Python Developer Manual¶

The following guide provides step by step instructions in Python to get started writing applications using GPUdb. This guide demonstrates only a small set of the available API. A detailed description of the complete interface is available under Python API Reference.

Downloading GPUdb API¶

The source code for the Python API is available for download from GitHub at GPUdb/gpudb-api-python. Follow the instructions in the included README file to install the API package.

Connecting to GPUdb¶

To connect to the GPUdb server, create an object of the GPUdb class providing the ipaddress and port number of the server.

import gpudb

gpudb_handle = gpudb.GPUdb(encoding = 'BINARY', host = '127.0.0.1', port = '9191')

If the server is configured to authenticate users, then the username and password will also need to be provided at the time of creating the object as follows

gpudb_handle = gpudb.GPUdb(encoding='BINARY', host='172.22.33.44', port='9191', username='user1', password='mysecret')

Loading Data¶

Before any data can be loaded into the system, a Type needs to be defined in the system. The type definition is a JSON string describing the fields (i.e. columns) of the type along with a name for the type.
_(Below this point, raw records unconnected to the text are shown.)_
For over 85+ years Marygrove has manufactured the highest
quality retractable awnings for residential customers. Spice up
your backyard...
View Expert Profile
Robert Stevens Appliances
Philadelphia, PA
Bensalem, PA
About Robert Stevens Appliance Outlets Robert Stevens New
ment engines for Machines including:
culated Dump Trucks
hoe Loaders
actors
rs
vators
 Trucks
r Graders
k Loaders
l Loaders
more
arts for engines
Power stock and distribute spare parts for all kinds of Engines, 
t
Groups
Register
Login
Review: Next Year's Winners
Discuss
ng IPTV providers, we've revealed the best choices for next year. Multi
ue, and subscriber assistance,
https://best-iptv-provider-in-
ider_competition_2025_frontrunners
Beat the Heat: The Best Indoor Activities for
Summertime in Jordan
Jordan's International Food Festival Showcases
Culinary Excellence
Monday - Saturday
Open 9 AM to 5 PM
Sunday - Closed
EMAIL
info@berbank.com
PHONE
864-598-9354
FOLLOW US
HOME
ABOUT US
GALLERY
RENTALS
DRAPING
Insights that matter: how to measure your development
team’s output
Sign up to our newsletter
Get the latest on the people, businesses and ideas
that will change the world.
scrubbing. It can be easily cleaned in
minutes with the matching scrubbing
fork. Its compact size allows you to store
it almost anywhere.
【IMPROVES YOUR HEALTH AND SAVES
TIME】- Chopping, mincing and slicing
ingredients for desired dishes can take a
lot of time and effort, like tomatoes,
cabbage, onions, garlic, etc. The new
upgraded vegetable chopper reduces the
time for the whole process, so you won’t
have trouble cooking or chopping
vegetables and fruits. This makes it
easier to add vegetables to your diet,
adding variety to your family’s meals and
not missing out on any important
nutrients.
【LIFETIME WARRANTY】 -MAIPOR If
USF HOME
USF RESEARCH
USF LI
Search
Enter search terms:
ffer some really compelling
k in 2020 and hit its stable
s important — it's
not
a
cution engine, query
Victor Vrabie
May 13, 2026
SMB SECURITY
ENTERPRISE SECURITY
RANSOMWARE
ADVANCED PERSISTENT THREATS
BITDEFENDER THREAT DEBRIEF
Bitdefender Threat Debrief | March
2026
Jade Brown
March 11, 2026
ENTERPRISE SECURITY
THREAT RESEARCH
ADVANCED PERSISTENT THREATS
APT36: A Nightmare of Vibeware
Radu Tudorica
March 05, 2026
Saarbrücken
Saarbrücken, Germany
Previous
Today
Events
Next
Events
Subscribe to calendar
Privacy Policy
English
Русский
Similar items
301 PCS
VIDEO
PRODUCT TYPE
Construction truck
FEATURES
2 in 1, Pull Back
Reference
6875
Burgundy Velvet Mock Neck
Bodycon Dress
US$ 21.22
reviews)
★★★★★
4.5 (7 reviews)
Each field consists of a name and a data type.

my_type='''{
            "type":"record",
            "name":"polygon_point",
            "fields":[
                {"name":"col1","type":"double"},
                {"name":"col2","type":"string"}
            ]
            }'''
response = gpudb_handle.create_type(type_definition = my_type, label = 'type_id_1')

The returned object from the create_type call contains a unique type identifier allocated by the system. This identifier can then be used in the request to create a new table as follows

response = gpudb_handle.create_table(table_name = 'my_table_1', type_id = type_id_1)
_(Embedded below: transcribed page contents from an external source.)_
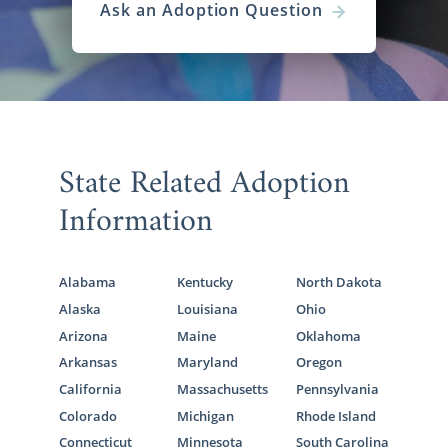
Ask an Adoption Question
State Related Adoption
Information
Alabama
Kentucky
North Dakota
Alaska
Louisiana
Ohio
Arizona
Maine
Oklahoma
Arkansas
Maryland
Oregon
California
Massachusetts
Pennsylvania
Colorado
Michigan
Rhode Island
Connecticut
Minnesota
South Carolina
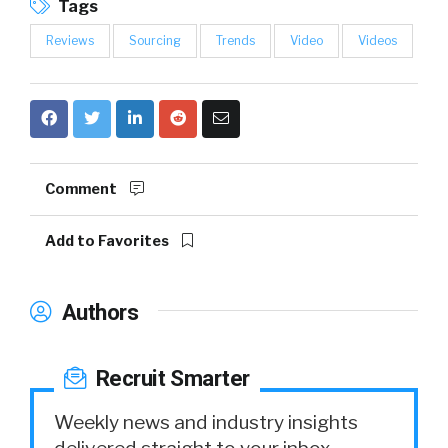
Tags
Reviews
Sourcing
Trends
Video
Videos
Comment
Add to Favorites
Authors
Recruit Smarter
Weekly news and industry insights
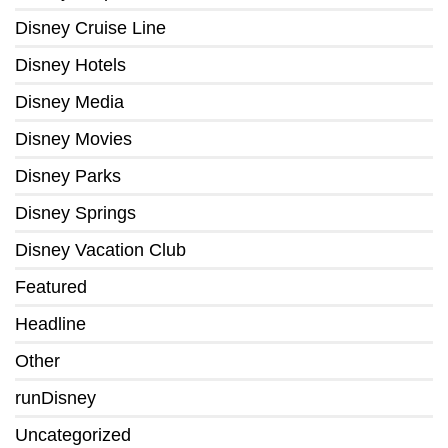
Disney Cruise Line
Disney Hotels
Disney Media
Disney Movies
Disney Parks
Disney Springs
Disney Vacation Club
Featured
Headline
Other
runDisney
Uncategorized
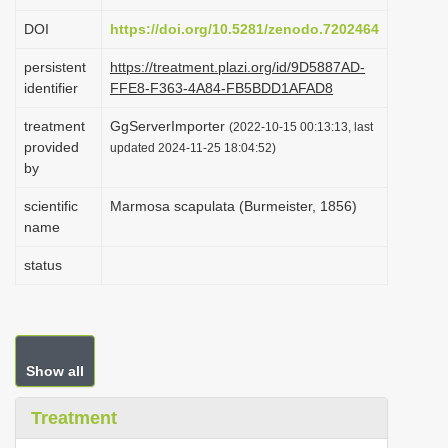
i
DOI
https://doi.org/10.5281/zenodo.7202464
o
persistent
https://treatment.plazi.org/id/9D5887AD-
n
identifier
FFE8-F363-4A84-FB5BDD1AFAD8
treatment
GgServerImporter
(2022-10-15 00:13:13, last
provided
updated 2024-11-25 18:04:52)
by
scientific
Marmosa scapulata (Burmeister, 1856)
name
status
Show all
Treatment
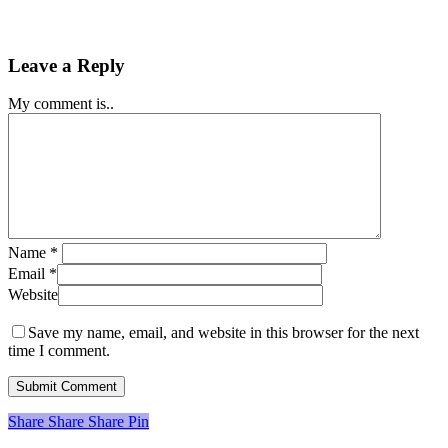
Leave a Reply
My comment is..
Name
*
Email
*
Website
Save my name, email, and website in this browser for the next
time I comment.
Share
Share
Share
Share
Pin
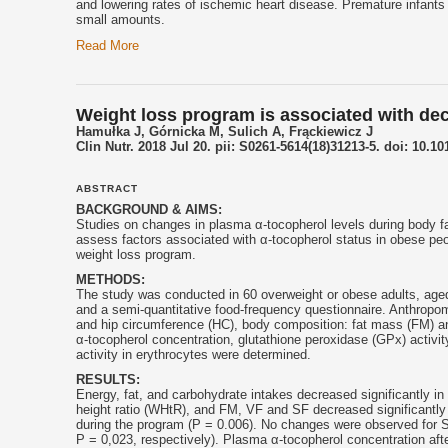
and lowering rates of ischemic heart disease. Premature infant
small amounts.
Read More
Weight loss program is associated with dec
Hamułka J, Górnicka M, Sulich A, Frąckiewicz J
Clin Nutr. 2018 Jul 20. pii: S0261-5614(18)31213-5. doi: 10.10
ABSTRACT
BACKGROUND & AIMS:
Studies on changes in plasma α-
tocopherol
levels during body f
assess factors associated with α-
tocopherol
status in obese peo
weight loss program.
METHODS:
The study was conducted in 60 overweight or obese adults, aged
and a semi-quantitative food-frequency questionnaire. Anthropo
and hip circumference (HC), body composition: fat mass (FM) and
α-
tocopherol
concentration, glutathione peroxidase (GPx) activi
activity in erythrocytes were determined.
RESULTS:
Energy, fat, and carbohydrate intakes decreased significantly i
height ratio (WHtR), and FM, VF and SF decreased significantly 
during the program (P = 0.006). No changes were observed for S
P = 0,023, respectively). Plasma α-
tocopherol
concentration aft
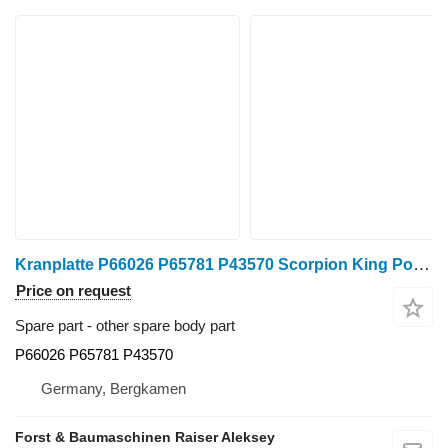
Kranplatte P66026 P65781 P43570 Scorpion King Ponsse Scorpion air con. radiator P66026 for Ponsse harvester
Price on request
Spare part - other spare body part
P66026 P65781 P43570
Germany, Bergkamen
Forst & Baumaschinen Raiser Aleksey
Once the table is created, data can be inserted as follows

gpudb_handle.insert_records(table_name='my_table_1',data=encoded_obj_list,list_encoding='json',options={})

Retrieving Data¶

Once the table is populated with data, the data can be retrieved from the system by a call to get_records as shown below

response = gpudb_handle.get_records(table_name='my_table_1', offset=0, limit=100, encoding='json', options={})

The results are returned in the response along with the schema of the results. For large tables, the data can be easily be retrieved in smaller blocks by using the offset and limit parameters.

Running Queries¶

To filter and retrieve only a subset of the records, use the filter function with an expression as follows

gpudb_handle.filter(table_name='my_table_1', view_name='my_resultset', expression='col1 = 1.1')

To retrieve all the records matching a known list of values

gpudb_handle.filter_by_list(table_name='my_table_1', view_name='my_second_resultset', column_values_map={'col_1':['1.1','2.1','5.1']})

To retrieve a list of all the unique values for a column or a set of columns or expression

response = h_db.aggregate_unique(table_name=my_table, column_name='group_id', offset=0, limit=20, encoding='json')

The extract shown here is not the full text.